About this exercise: Once the pictures are set aside, transcribe the remaining data exactly.

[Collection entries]
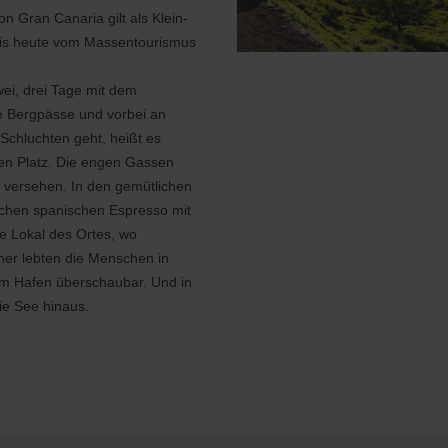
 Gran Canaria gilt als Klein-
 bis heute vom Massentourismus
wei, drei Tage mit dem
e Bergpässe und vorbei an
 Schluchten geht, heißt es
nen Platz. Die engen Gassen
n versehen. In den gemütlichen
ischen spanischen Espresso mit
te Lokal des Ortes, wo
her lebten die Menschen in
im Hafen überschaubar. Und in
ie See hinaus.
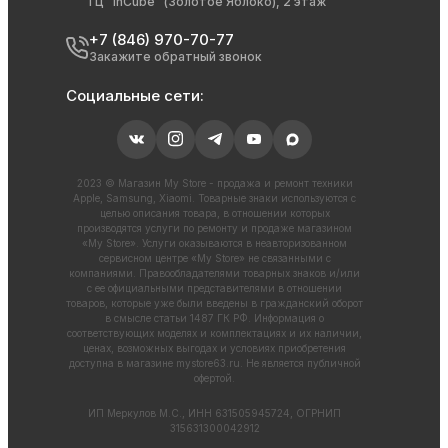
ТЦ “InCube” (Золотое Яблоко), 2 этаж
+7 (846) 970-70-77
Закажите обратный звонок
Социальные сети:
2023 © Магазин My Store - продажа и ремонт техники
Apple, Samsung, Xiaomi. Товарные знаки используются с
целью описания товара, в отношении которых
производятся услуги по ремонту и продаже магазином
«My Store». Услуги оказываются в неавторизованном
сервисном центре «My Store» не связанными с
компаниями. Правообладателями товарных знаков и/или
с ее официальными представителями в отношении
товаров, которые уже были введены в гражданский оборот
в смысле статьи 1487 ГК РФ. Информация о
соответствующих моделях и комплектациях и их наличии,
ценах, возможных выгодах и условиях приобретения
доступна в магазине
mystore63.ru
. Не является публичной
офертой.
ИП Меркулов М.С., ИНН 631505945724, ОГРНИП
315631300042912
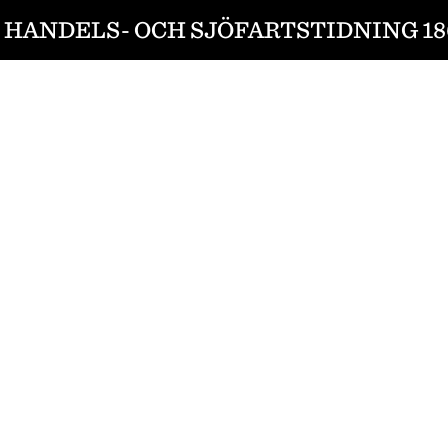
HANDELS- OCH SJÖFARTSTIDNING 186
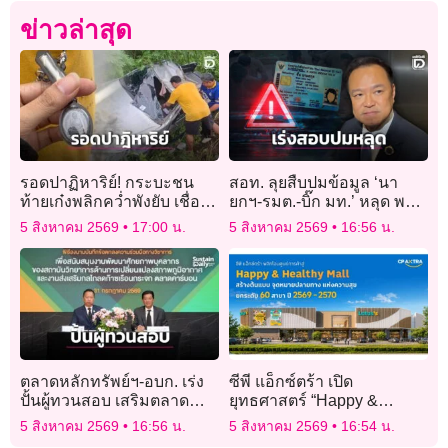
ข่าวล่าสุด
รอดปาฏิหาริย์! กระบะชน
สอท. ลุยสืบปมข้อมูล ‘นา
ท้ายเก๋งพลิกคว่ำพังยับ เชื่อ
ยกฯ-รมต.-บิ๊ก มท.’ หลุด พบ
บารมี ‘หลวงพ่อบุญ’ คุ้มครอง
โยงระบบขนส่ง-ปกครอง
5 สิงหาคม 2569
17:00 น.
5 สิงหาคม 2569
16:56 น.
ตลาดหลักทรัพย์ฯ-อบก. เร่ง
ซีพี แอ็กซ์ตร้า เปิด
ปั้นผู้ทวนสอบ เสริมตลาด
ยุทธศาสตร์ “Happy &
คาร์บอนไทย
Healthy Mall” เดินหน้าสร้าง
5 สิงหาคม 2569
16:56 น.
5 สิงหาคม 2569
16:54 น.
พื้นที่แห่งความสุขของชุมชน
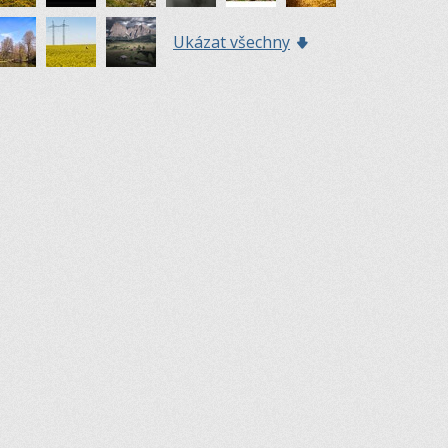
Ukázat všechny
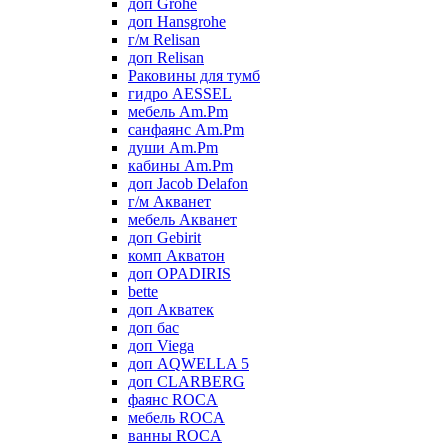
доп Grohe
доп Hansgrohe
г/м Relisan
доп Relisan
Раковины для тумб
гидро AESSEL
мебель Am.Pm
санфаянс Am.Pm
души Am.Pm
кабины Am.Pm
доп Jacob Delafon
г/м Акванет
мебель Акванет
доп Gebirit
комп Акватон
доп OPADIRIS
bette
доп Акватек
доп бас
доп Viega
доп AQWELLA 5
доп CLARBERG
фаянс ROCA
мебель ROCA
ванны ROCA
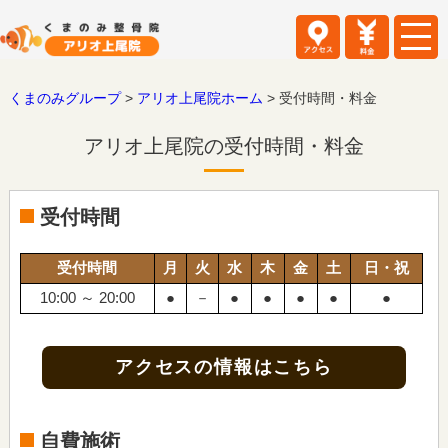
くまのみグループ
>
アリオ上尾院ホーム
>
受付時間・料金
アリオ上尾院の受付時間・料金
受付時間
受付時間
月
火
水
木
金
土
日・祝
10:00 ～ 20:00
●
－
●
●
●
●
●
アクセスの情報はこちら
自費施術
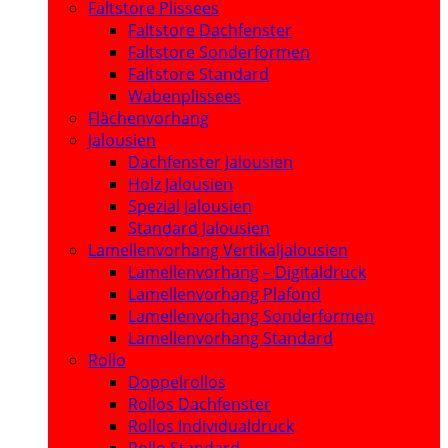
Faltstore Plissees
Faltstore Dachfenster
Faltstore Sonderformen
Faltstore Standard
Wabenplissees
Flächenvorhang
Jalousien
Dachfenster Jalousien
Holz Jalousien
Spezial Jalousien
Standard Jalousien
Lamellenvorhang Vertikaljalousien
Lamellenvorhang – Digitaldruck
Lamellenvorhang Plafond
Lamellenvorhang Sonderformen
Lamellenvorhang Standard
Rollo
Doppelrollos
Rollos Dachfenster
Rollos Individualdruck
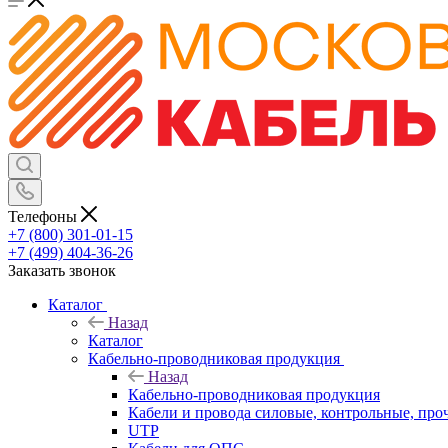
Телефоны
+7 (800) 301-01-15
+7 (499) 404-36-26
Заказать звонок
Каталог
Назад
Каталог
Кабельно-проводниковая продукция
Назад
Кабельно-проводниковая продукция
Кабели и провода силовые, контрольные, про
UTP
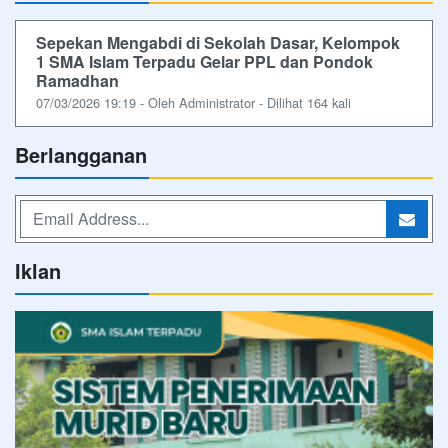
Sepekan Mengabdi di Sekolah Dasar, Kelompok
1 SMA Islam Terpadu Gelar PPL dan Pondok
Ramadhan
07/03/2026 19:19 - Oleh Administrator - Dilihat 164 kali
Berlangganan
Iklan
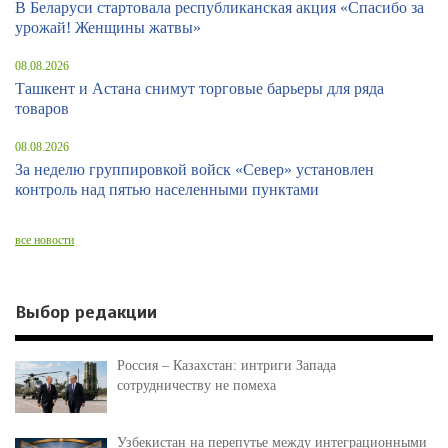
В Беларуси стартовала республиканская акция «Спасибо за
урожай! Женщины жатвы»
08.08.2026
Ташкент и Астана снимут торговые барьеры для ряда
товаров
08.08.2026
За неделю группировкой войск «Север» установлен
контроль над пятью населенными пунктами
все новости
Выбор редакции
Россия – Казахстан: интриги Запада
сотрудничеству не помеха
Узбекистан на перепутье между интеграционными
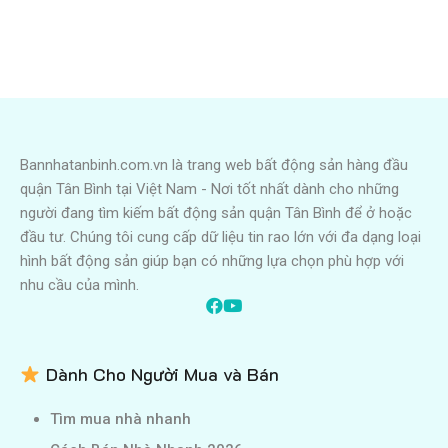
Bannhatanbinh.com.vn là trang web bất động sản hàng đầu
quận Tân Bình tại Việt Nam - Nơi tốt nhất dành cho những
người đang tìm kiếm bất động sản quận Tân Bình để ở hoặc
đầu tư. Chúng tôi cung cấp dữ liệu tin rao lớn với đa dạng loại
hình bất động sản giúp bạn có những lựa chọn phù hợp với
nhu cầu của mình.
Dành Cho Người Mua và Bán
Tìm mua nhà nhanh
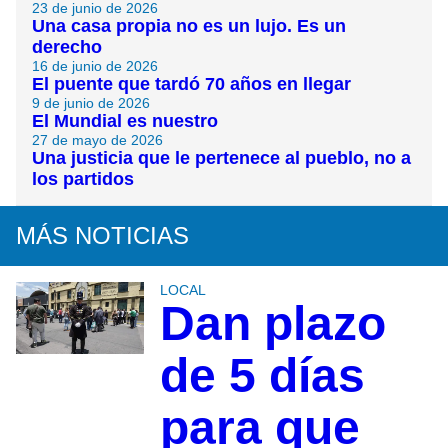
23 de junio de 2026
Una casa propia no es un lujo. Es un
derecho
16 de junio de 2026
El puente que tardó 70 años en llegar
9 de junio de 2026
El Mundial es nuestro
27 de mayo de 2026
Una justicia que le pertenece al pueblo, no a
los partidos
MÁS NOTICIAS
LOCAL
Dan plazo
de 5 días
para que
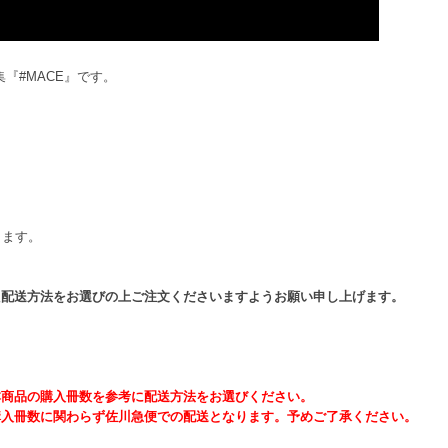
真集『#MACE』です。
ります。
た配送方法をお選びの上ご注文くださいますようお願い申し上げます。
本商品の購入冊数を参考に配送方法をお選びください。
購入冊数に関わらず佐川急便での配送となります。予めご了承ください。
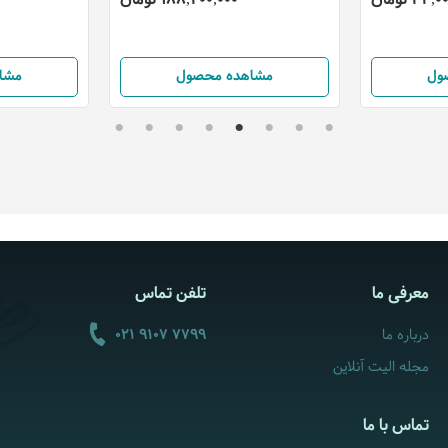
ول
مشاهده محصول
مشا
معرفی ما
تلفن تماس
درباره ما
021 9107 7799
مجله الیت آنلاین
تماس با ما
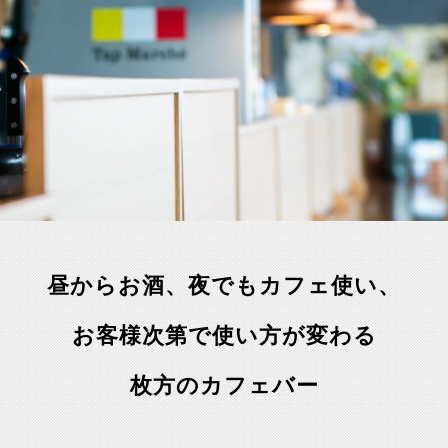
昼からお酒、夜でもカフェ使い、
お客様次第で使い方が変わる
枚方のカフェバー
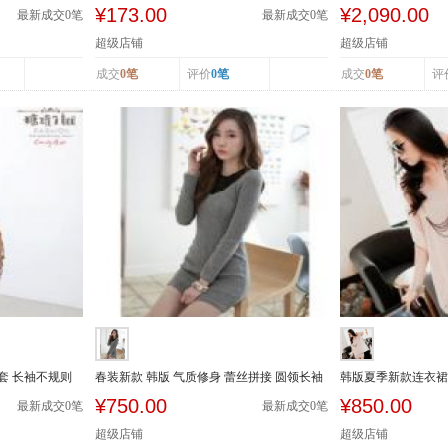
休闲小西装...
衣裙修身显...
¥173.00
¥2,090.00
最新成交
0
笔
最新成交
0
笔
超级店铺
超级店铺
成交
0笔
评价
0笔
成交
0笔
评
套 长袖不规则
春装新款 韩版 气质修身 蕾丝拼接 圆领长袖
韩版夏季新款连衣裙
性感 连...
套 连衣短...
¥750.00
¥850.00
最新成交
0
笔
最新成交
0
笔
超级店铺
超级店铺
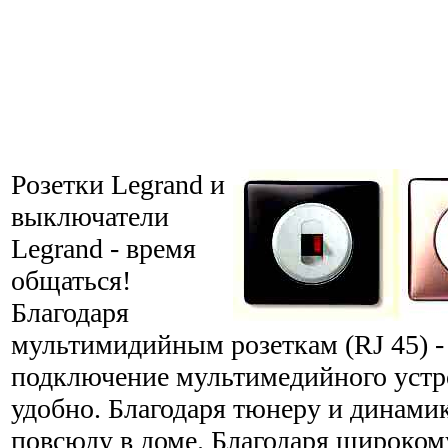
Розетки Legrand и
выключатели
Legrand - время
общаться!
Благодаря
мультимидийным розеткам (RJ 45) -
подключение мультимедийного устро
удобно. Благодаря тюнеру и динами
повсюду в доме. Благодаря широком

Answer area:
 Gran Canaria gilt als Klein-
 bis heute vom Massentourismus
wei, drei Tage mit dem
e Bergpässe und vorbei an
 Schluchten geht, heißt es
nen Platz. Die engen Gassen
n versehen. In den gemütlichen
ischen spanischen Espresso mit
te Lokal des Ortes, wo
her lebten die Menschen in
im Hafen überschaubar. Und in
ie See hinaus.
ТЦ “InCube” (Золотое Яблоко), 2 этаж
+7 (846) 970-70-77
Закажите обратный звонок
Социальные сети:
2023 © Магазин My Store - продажа и ремонт техники
Apple, Samsung, Xiaomi. Товарные знаки используются с
целью описания товара, в отношении которых
производятся услуги по ремонту и продаже магазином
«My Store». Услуги оказываются в неавторизованном
сервисном центре «My Store» не связанными с
компаниями. Правообладателями товарных знаков и/или
с ее официальными представителями в отношении
товаров, которые уже были введены в гражданский оборот
в смысле статьи 1487 ГК РФ. Информация о
соответствующих моделях и комплектациях и их наличии,
ценах, возможных выгодах и условиях приобретения
доступна в магазине
mystore63.ru
. Не является публичной
офертой.
ИП Меркулов М.С., ИНН 631505945724, ОГРНИП
315631300042912
HANDELS- OCH SJÖFARTSTIDNING 186
ข่าวล่าสุด
รอดปาฏิหาริย์! กระบะชน
สอท. ลุยสืบปมข้อมูล ‘นา
ท้ายเก๋งพลิกคว่ำพังยับ เชื่อ
ยกฯ-รมต.-บิ๊ก มท.’ หลุด พบ
บารมี ‘หลวงพ่อบุญ’ คุ้มครอง
โยงระบบขนส่ง-ปกครอง
5 สิงหาคม 2569
17:00 น.
5 สิงหาคม 2569
16:56 น.
ตลาดหลักทรัพย์ฯ-อบก. เร่ง
ซีพี แอ็กซ์ตร้า เปิด
ปั้นผู้ทวนสอบ เสริมตลาด
ยุทธศาสตร์ “Happy &
คาร์บอนไทย
Healthy Mall” เดินหน้าสร้าง
5 สิงหาคม 2569
16:56 น.
5 สิงหาคม 2569
16:54 น.
พื้นที่แห่งความสุขของชุมชน
Ukázat všechny
доп Grohe
доп Hansgrohe
г/м Relisan
доп Relisan
Раковины для тумб
гидро AESSEL
мебель Am.Pm
санфаянс Am.Pm
души Am.Pm
кабины Am.Pm
доп Jacob Delafon
г/м Акванет
мебель Акванет
доп Gebirit
комп Акватон
доп OPADIRIS
bette
доп Акватек
доп бас
доп Viega
доп AQWELLA 5
доп CLARBERG
фаянс ROCA
мебель ROCA
ванны ROCA
くまのみグループ
>
アリオ上尾院ホーム
>
受付時間・料金
アリオ上尾院の受付時間・料金
受付時間
受付時間
月
火
水
木
金
土
日・祝
10:00 ～ 20:00
●
－
●
●
●
●
●
アクセスの情報はこちら
自費施術
Faltstore Plissees
Faltstore Dachfenster
Faltstore Sonderformen
Faltstore Standard
Wabenplissees
Flächenvorhang
Jalousien
Dachfenster Jalousien
Holz Jalousien
Spezial Jalousien
Standard Jalousien
Lamellenvorhang Vertikaljalousien
Lamellenvorhang – Digitaldruck
Lamellenvorhang Plafond
Lamellenvorhang Sonderformen
Lamellenvorhang Standard
Rollo
Doppelrollos
Rollos Dachfenster
Rollos Individualdruck
Телефоны
+7 (800) 301-01-15
+7 (499) 404-36-26
Заказать звонок
Каталог
Назад
Каталог
Кабельно-проводниковая продукция
Назад
Кабельно-проводниковая продукция
Кабели и провода силовые, контрольные, про
UTP
Sepekan Mengabdi di Sekolah Dasar, Kelompok
1 SMA Islam Terpadu Gelar PPL dan Pondok
Ramadhan
07/03/2026 19:19 - Oleh Administrator - Dilihat 164 kali
Berlangganan
Iklan
В Беларуси стартовала республиканская акция «Спасибо за
урожай! Женщины жатвы»
08.08.2026
Ташкент и Астана снимут торговые барьеры для ряда
товаров
08.08.2026
За неделю группировкой войск «Север» установлен
контроль над пятью населенными пунктами
все новости
Выбор редакции
Россия – Казахстан: интриги Запада
сотрудничеству не помеха
Узбекистан на перепутье между интеграционными
Bannhatanbinh.com.vn là trang web bất động sản hàng đầu
quận Tân Bình tại Việt Nam - Nơi tốt nhất dành cho những
người đang tìm kiếm bất động sản quận Tân Bình để ở hoặc
đầu tư. Chúng tôi cung cấp dữ liệu tin rao lớn với đa dạng loại
hình bất động sản giúp bạn có những lựa chọn phù hợp với
nhu cầu của mình.
Dành Cho Người Mua và Bán
Tìm mua nhà nhanh
23 de junio de 2026
Una casa propia no es un lujo. Es un
derecho
16 de junio de 2026
El puente que tardó 70 años en llegar
9 de junio de 2026
El Mundial es nuestro
27 de mayo de 2026
Una justicia que le pertenece al pueblo, no a
los partidos
MÁS NOTICIAS
LOCAL
Dan plazo
de 5 días
para que
真集『#MACE』です。
ります。
た配送方法をお選びの上ご注文くださいますようお願い申し上げます。
本商品の購入冊数を参考に配送方法をお選びください。
購入冊数に関わらず佐川急便での配送となります。予めご了承ください。
ول
مشاهده محصول
مشا
معرفی ما
تلفن تماس
درباره ما
021 9107 7799
مجله الیت آنلاین
تماس با ما
昼からお酒、夜でもカフェ使い、
お客様次第で使い方が変わる
枚方のカフェバー
休闲小西装...
衣裙修身显...
¥173.00
¥2,090.00
最新成交
0
笔
最新成交
0
笔
超级店铺
超级店铺
成交
0笔
评价
0笔
成交
0笔
评
套 长袖不规则
春装新款 韩版 气质修身 蕾丝拼接 圆领长袖
韩版夏季新款连衣裙
性感 连...
套 连衣短...
¥750.00
¥850.00
最新成交
0
笔
最新成交
0
笔
超级店铺
超级店铺
Розетки Legrand и
выключатели
Legrand - время
общаться!
Благодаря
мультимидийным розеткам (RJ 45) -
подключение мультимедийного устро
удобно. Благодаря тюнеру и динами
повсюду в доме. Благодаря широком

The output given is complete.